We have offices in Constellation (shared EA/longtermist offices in downtown Berkeley)

We should be able to sponsor visas for those who need them (and as ARC is a non-profit, we don't have to go through the visa lottery for H1-B).

Job Descriptions

=====================================================================

Generalist Software Engineer, Web Dev and ML focus

DEC 2022 EDIT: SEE NEW POSTING HERE

Background

We've built an interface for interacting with models and assessing their abilities at various tasks, having contractors write demo actions and rate model-generated actions.

The basic idea:

- do tasks as a sequence of steps, where at each step we have the model generate a number of options for the next action, then have either the model or the humans choose which action to go with

- let models do tasks in a factored-cognition style – delegating sub-tasks to other copies of the model – then be able to view the tree of tasks and see where models struggle and where they do well

- have contractors add their own options, and rate the quality of generated options

- tag steps with what abilities or difficulties they highlight

Screenshots:

Job Mission:

Improve the interface for interacting with models so we can generate data, evaluate model properties and understand our existing data better + faster.

Key Outcomes:

Design and build new ways to interact with models and with our existing data so far
Unlock discoveries by things like:
- Improve user experience and therefore speed and accuracy of data generation
- Automating the process of prompting the model, running model's commands, formatting task and delegating to different model, etc - allowing us to discover properties of the model we only see after getting a long way into some task
- Build tools to visualize and interact with data that lets us spot and understand patterns in the model's strengths and weaknesses
- Improve model performance on our tasks by improving the 'scaffolding' we're using to help LMs accomplish the tasks (e.g. automatically ask the model whether it's stuck, if so restart)
Make our data pipeline clean and beautiful, assess data quality from our contractors, catch bugs and problems, and produce useful datasets for the alignment community.
Stick with the project and make yourself useful on whatever needs doing if we realize we need to throw lots of our work away and do something different

Someday/maybe outcomes:

Help us develop ideas and build tools for evaluating harder-to-define model properties related to alignment, agency and deception

Key Competencies:

Essential

Strong coding ability.
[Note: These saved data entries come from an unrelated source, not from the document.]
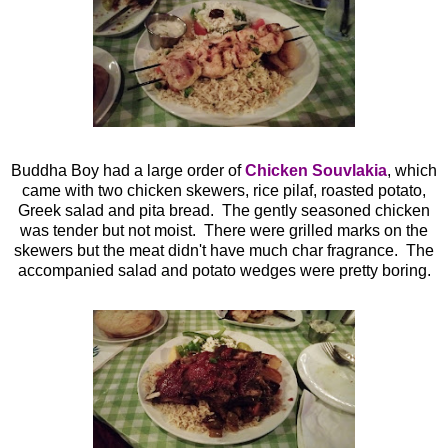
Buddha Boy had a large order of
Chicken Souvlakia
, which
came with two chicken skewers, rice pilaf, roasted potato,
Greek salad and pita bread. The gently seasoned chicken
was tender but not moist. There were grilled marks on the
skewers but the meat didn't have much char fragrance. The
accompanied salad and potato wedges were pretty boring.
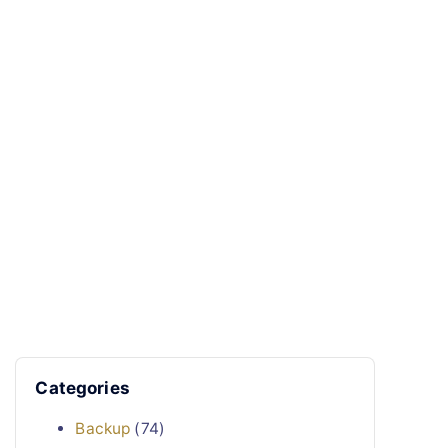
Categories
Backup
(74)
Able to rapidly prototype features and write clear, easy-to-extend code. We're currently using React, Typescript, Python, SQL, Flask.
Good communication skills: Always asks for clarification if priorities are ambiguous. Good at pairing and teaching others how your code works.
Learning, ownership, and 'scrappiness': Quick to pick up whatever skills and knowledge are required to make the project succeed. Keeps the overall aims of the project in mind. Not afraid to point out if something should be done differently, even if it's not part of their core responsibility.

Nice-to-have

Design + data-viz skills: Generates novel ideas for improving usability and providing an interaction experience that unlocks insights about the data or the model
ML skills: Able to do things like tune hyperparameters for a finetuning run, investigate scaling laws for a particular property of interest, or suggest techniques we could use to improve model performance on our dataset.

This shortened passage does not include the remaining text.